Adding to the classpath
Published 16 November 2022
Adding to the classpath
Flyway ships with support for a large number of databases and functionality, but due to limitations (such as licensing) it cannot ship containing everything it supports. In these situations, Flyway will load the extra support/functionality if it is present on the classpath.
How to add to the classpath
How you add to the classpath depends on how you are invoking Flyway.
Command Line
When using the CLI, you can add to the classpath by dropping the .jar
files for the libraries you want to include into either the drivers
or the jars
folder in the downloaded folder structure. The two folders are provided to make it easier to separate jars used for adding database driver support, and jars used to contain other functionality (such as Java migrations or Java callbacks).

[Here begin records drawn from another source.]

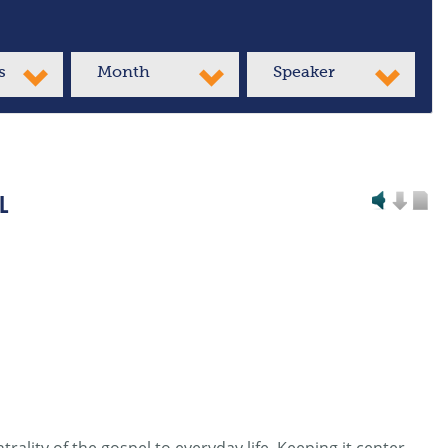
s
Month
Speaker
L
rality of the gospel to everyday life. Keeping it center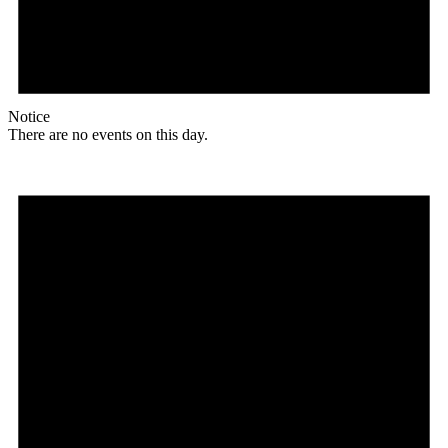
Notice
There are no events on this day.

flyway conf drivers //here jars //or here jre lib licenses sql flyway flyway.cmd README.txt
You can also specify more folders to load jars from using the jarDirs
configuration parameter.
API
When using the API, the jars you wish to include should be added as dependencies of the overall project, just as you would with any other java dependencies.
Gradle
See extending the gradle classpath.
Maven
Simply add the library as a regular dependency of your maven project. e.g:
<dependencies>
<dependency>
<groupId>org.hsqldb</groupId>
<artifactId>hsqldb</artifactId>
<version>1.8.0.10</version>
</dependency>
</dependencies>
What can be added
The most common library to be added to Flyway is those that add JDBC driver support. For example the Informix database is supported by Flyway, but the JDBC driver is not shipped with it. Therefore the com.ibm.informix:jdbc:4.10.10.0
dependency needs to be added to the classpath to allow Flyway to work with it. See each database page for the JDBC driver they use and whether they are shipped with Flyway or not.
Other uses for adding libraries are adding logging support, adding Java migrations, and more.